Ace Parking, which manages a range of parking facilities around the country and also provides valet services, has come out in support of a new and experimental bike valet service being offered at the Barclays Center in New York City. The new effort is an attempt to encourage those who live in the Brooklyn neighborhoods surrounding the center to bike to events, thus freeing up public transportation and cutting down on congestion on the streets.
Transportation Alternatives, which is an advocacy group, is planning its first test-run of the bike valet service at a concert featuring the Brooklyn-based band The National. Volunteers from the organization will collect the bikes and helmets of those coming in for the concert, and will store them in bike racks, carefully distributing them to their owners after the show. The benefits to riders are plenty: they do not need to carry a bulky helmet or bike lock with them to the performance, and the service is free of charge.
The professionals at Ace Parking support this innovative idea stating, “Bikes are an enjoyable mode of transportation that also provide good exercise. However, many people are hesitant to bike in to an event because they don’t want to carry their helmet, lock, and other items with them. This makes it easier than ever for concertgoers to bike in without worry, thus allowing them to come in and leave their bike with a trustworthy service.”
In the past, those attending concerts or events at the Barclays Center relied heavily on trains and subways to reach the arena. Some of this is because attendees do not want to bike in the winter; the center opened in September 2012, right as the cold weather was coming in. However, a large portion is simply because the steel bike racks have been underutilized. In fact, many of the racks (which can hold 400 bikes) are nearly empty most of the time.
Ashley Cotton, who is the vice president of developer Forest City Ratner Enterprises which manages the area, notes, “It’s just been one of those annoyances that our bike lot hasn’t been fully used yet.”
Paul Steely White, who is the executive director of Transportation Alternatives, explains that the success of bike valets in the past shows that a bit of convenience can prove appealing to those heading to special events. Transportation Alternatives has already had success with similar services at the Celebrate Brooklyn concert series at the Prospect Park band shell, as well as the Great GoogaMooga food festival.

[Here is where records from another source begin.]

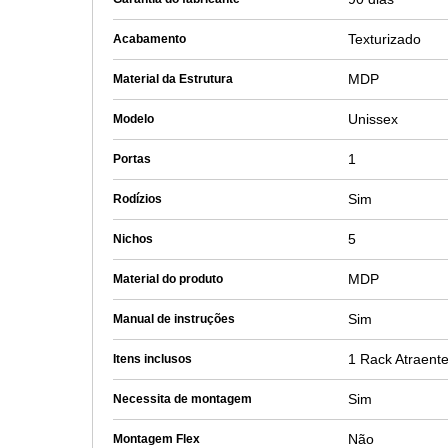
Texturizado
Acabamento
MDP
Material da Estrutura
Unissex
Modelo
1
Portas
Sim
Rodízios
5
Nichos
MDP
Material do produto
Sim
Manual de instruções
1 Rack Atraente
Itens inclusos
Sim
Necessita de montagem
Não
Montagem Flex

Ace Parking notes, “The fact that these services have been appreciated and enjoyed in the past just proves that there is even more reason to start using bike valet services at major arena like Barclays. It gives bikers the chance to enjoy the same ‘drop and go’ mentality that is available for car valet services. It will also help to diversify a person’s transportation options when it comes to getting to or from an event. Based on past experiences where these services were successful, it seems as though it will be possible to begin another popular bike service at Barclays.”
Revenue is only part of the reason why Transportation Alternatives, which lobbies for bike and pedestrian-friendly policies in the city, are overseeing the new service. Though the group will get paid $850 from Forest City for their efforts, White explains that the work has a greater purpose, noting, “For us, the value of doing bike valet is as an organizing tool.” He notes that the group takes the e-mail addresses that the riders give when they drop off their bikes with the valet.
The bike valet service is run by a mixture of paid workers and volunteers. Evan Feldman, who works for Transportation Alternatives, notes that in his three seasons with the service, the group has handled roughly 20,000 bikes and “never had a problem.”
The use of bikes to get to and from the Barclays Center was originally supposed to become more of a part of the arena from the start. The developer had hoped to have a bike storage center that could fit 400 bikes in a space next to the arena. However, as the construction timetable shifted, the creation of that building and its bike room were pushed back.
To date, this kind of bike service has gained popularity in other places where bikes are a common form of transportation. The San Francisco Bicycle Coalition uses a manager and 23 bike supervisors, as well as a number of volunteers, to get bikes parked and stored at San Francisco Giants baseball games. This group also oversees the bikes that arrive at food and music festivals in the city.
Kristin Smith, who is the communications director of The San Francisco Bike Coalition, believes that the service has helped to encourage people to use this form of transportation to get to their destinations. She states, “When people know that their bike will be safe, it makes sense to pedal to the event, to not worry about parking their car, trying to grab a cab, or manage the overflowing buses.”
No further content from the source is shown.